In an alternative embodiment, the ribs 16 can be transferred to the spigot 10. In this case the size of the channel exit would need to be less than the thickness of the seat to ensure that the seal does not relax in the gap between the valve stem portions 7, 11 during the actuation stroke, thus maintaining the seat inside diameter to that of the valve stem.

Claims (8)

CLAIMS:

1. A metering valve for use in a pressurised dispensing container for dispensing a product, the metering valve comprising a valve stem having an outlet duct, said valve stem being co-axially slidable through an annular metering chamber defined between the valve stem and a cylindrical chamber body, the metering valve further comprising an inner seal operable between the valve stem and an inner end portion of the chamber body, the valve stem being slidable from a rest position, in which the metering chamber is chargeable and in which the outlet duct is sealed, to an operative position in which the contents of the metering chamber are dischargeable in use via the outlet duct, wherein said valve stem has a substantially constant diameter with flow channels for supplying, in use, product to the metering chamber defined within the valve stem, such that the inner seal is supported by the valve stem at all times.

2. A metering valve as claimed in claim 1 in which the valve stem comprises an upper section and a lower section, one of said sections extending partially into a hollow portion of the other of said sections, overlapping internal and external surfaces of which sections define said flow channels.

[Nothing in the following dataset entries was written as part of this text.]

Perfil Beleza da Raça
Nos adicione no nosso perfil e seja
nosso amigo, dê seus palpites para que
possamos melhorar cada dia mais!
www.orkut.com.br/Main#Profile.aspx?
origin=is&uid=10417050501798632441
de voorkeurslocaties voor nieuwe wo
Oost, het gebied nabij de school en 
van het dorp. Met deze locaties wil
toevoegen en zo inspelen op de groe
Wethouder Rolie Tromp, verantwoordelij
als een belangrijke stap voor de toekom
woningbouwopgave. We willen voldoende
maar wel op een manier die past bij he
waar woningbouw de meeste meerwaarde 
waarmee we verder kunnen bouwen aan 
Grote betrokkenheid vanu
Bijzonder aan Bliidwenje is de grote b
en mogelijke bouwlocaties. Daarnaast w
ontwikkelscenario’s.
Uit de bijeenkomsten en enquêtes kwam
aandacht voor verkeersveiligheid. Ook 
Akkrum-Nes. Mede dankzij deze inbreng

3. A metering valve as claimed in claim 1 or claim 2 in which each flow channel has an outlet at a point which lies within the chamber when the valve stem is in its rest position, said flow channel outlets being sealed off from the chamber by the inner seal as the valve stem moves into its operable position.

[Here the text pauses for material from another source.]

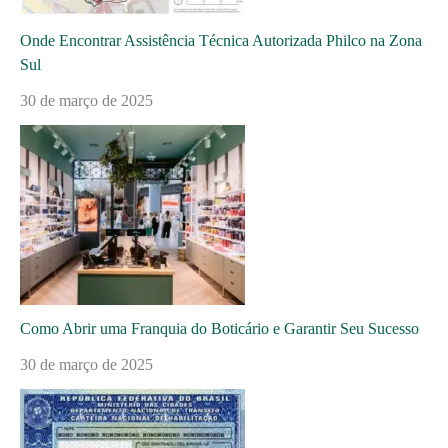
Onde Encontrar Assistência Técnica Autorizada Philco na Zona
Sul
30 de março de 2025
Como Abrir uma Franquia do Boticário e Garantir Seu Sucesso
30 de março de 2025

4. A metering valve as claimed in claim 3 in which the channel outlets are provided at an angle of 902 to the direction of the channels.

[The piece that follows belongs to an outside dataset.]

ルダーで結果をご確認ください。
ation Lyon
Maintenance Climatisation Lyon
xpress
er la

5. A metering valve as claimed in claim 4 in which the channel outlets are provided at an angle greater than 902 and less than 1802 to the direction of the channels.

6. A metering valve as claimed in any one of the preceding claims in which the flow channels are provided by a plurality of ribs or grooves located on an internal surface of a valve stem section.

7. A metering valve as claimed in any one of claims 1 to 5 in which the flow channels are provided by a plurality of ribs or grooves located on an external surface of a valve stem section.

8. A metering valve substantially as hereinbefore described with reference to and as shown in the accompanying drawings.